• WHAT THE TASK REQUIRES
The whole listing below needs to be retyped without a single change.

• ENTRIES PROVIDED
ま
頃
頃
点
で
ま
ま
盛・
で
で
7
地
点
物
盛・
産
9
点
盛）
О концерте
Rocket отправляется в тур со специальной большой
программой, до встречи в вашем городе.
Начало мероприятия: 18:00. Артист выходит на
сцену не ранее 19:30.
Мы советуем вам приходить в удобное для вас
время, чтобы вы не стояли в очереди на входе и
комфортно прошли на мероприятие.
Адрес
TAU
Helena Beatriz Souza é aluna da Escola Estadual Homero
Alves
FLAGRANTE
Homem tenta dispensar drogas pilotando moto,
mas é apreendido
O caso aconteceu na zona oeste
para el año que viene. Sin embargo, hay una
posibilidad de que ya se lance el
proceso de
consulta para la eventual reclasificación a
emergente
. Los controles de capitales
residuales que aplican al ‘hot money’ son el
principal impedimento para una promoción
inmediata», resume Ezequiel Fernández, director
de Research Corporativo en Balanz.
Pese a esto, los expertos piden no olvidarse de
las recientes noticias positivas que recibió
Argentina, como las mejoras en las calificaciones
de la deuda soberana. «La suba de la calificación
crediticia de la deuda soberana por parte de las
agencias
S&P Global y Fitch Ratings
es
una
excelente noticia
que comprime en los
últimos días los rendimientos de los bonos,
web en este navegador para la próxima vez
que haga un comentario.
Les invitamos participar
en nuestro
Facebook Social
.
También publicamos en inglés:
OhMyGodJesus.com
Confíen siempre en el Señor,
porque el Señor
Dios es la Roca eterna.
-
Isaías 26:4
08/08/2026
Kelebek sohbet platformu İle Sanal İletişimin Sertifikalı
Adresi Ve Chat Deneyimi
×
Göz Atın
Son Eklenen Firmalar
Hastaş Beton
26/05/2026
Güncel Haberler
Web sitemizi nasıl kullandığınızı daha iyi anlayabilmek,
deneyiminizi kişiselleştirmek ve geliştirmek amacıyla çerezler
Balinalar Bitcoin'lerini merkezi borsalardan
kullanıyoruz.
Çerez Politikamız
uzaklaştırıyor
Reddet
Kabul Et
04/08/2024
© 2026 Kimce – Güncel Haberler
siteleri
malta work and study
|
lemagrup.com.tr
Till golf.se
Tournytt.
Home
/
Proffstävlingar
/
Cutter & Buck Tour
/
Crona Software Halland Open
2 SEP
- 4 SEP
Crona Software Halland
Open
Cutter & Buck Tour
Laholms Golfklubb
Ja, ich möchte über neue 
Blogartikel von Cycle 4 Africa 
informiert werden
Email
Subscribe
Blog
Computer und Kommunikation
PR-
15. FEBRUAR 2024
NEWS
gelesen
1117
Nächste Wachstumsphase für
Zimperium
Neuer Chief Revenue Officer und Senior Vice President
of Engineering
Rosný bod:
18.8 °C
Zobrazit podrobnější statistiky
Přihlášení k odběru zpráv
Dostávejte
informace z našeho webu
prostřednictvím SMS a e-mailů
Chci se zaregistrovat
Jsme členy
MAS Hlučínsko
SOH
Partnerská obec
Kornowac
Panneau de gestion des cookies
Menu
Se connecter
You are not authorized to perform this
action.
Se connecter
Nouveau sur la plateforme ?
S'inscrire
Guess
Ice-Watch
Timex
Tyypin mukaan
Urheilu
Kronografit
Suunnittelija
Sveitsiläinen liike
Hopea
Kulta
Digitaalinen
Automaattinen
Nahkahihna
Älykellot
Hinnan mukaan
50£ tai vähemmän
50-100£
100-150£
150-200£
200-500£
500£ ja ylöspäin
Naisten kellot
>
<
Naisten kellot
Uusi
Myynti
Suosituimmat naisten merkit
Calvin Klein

• TASK RESULT
ま
頃
頃
点
で
ま
ま
盛・
で
で
7
地
点
物
盛・
産
9
点
盛）
О концерте
Rocket отправляется в тур со специальной большой
программой, до встречи в вашем городе.
Начало мероприятия: 18:00. Артист выходит на
сцену не ранее 19:30.
Мы советуем вам приходить в удобное для вас
время, чтобы вы не стояли в очереди на входе и
комфортно прошли на мероприятие.
Адрес
TAU
Helena Beatriz Souza é aluna da Escola Estadual Homero
Alves
FLAGRANTE
Homem tenta dispensar drogas pilotando moto,
mas é apreendido
O caso aconteceu na zona oeste
para el año que viene. Sin embargo, hay una
posibilidad de que ya se lance el
proceso de
consulta para la eventual reclasificación a
emergente
. Los controles de capitales
residuales que aplican al ‘hot money’ son el
principal impedimento para una promoción
inmediata», resume Ezequiel Fernández, director
de Research Corporativo en Balanz.
Pese a esto, los expertos piden no olvidarse de
las recientes noticias positivas que recibió
Argentina, como las mejoras en las calificaciones
de la deuda soberana. «La suba de la calificación
crediticia de la deuda soberana por parte de las
agencias
S&P Global y Fitch Ratings
es
una
excelente noticia
que comprime en los
últimos días los rendimientos de los bonos,
web en este navegador para la próxima vez
que haga un comentario.
Les invitamos participar
en nuestro
Facebook Social
.
También publicamos en inglés:
OhMyGodJesus.com
Confíen siempre en el Señor,
porque el Señor
Dios es la Roca eterna.
-
Isaías 26:4
08/08/2026
Kelebek sohbet platformu İle Sanal İletişimin Sertifikalı
Adresi Ve Chat Deneyimi
×
Göz Atın
Son Eklenen Firmalar
Hastaş Beton
26/05/2026
Güncel Haberler
Web sitemizi nasıl kullandığınızı daha iyi anlayabilmek,
deneyiminizi kişiselleştirmek ve geliştirmek amacıyla çerezler
Balinalar Bitcoin'lerini merkezi borsalardan
kullanıyoruz.
Çerez Politikamız
uzaklaştırıyor
Reddet
Kabul Et
04/08/2024
© 2026 Kimce – Güncel Haberler
siteleri
malta work and study
|
lemagrup.com.tr
Till golf.se
Tournytt.
Home
/
Proffstävlingar
/
Cutter & Buck Tour
/
Crona Software Halland Open
2 SEP
- 4 SEP
Crona Software Halland
Open
Cutter & Buck Tour
Laholms Golfklubb
Ja, ich möchte über neue 
Blogartikel von Cycle 4 Africa 
informiert werden
Email
Subscribe
Blog
Computer und Kommunikation
PR-
15. FEBRUAR 2024
NEWS
gelesen
1117
Nächste Wachstumsphase für
Zimperium
Neuer Chief Revenue Officer und Senior Vice President
of Engineering
Rosný bod:
18.8 °C
Zobrazit podrobnější statistiky
Přihlášení k odběru zpráv
Dostávejte
informace z našeho webu
prostřednictvím SMS a e-mailů
Chci se zaregistrovat
Jsme členy
MAS Hlučínsko
SOH
Partnerská obec
Kornowac
Panneau de gestion des cookies
Menu
Se connecter
You are not authorized to perform this
action.
Se connecter
Nouveau sur la plateforme ?
S'inscrire
Guess
Ice-Watch
Timex
Tyypin mukaan
Urheilu
Kronografit
Suunnittelija
Sveitsiläinen liike
Hopea
Kulta
Digitaalinen
Automaattinen
Nahkahihna
Älykellot
Hinnan mukaan
50£ tai vähemmän
50-100£
100-150£
150-200£
200-500£
500£ ja ylöspäin
Naisten kellot
>
<
Naisten kellot
Uusi
Myynti
Suosituimmat naisten merkit
Calvin Klein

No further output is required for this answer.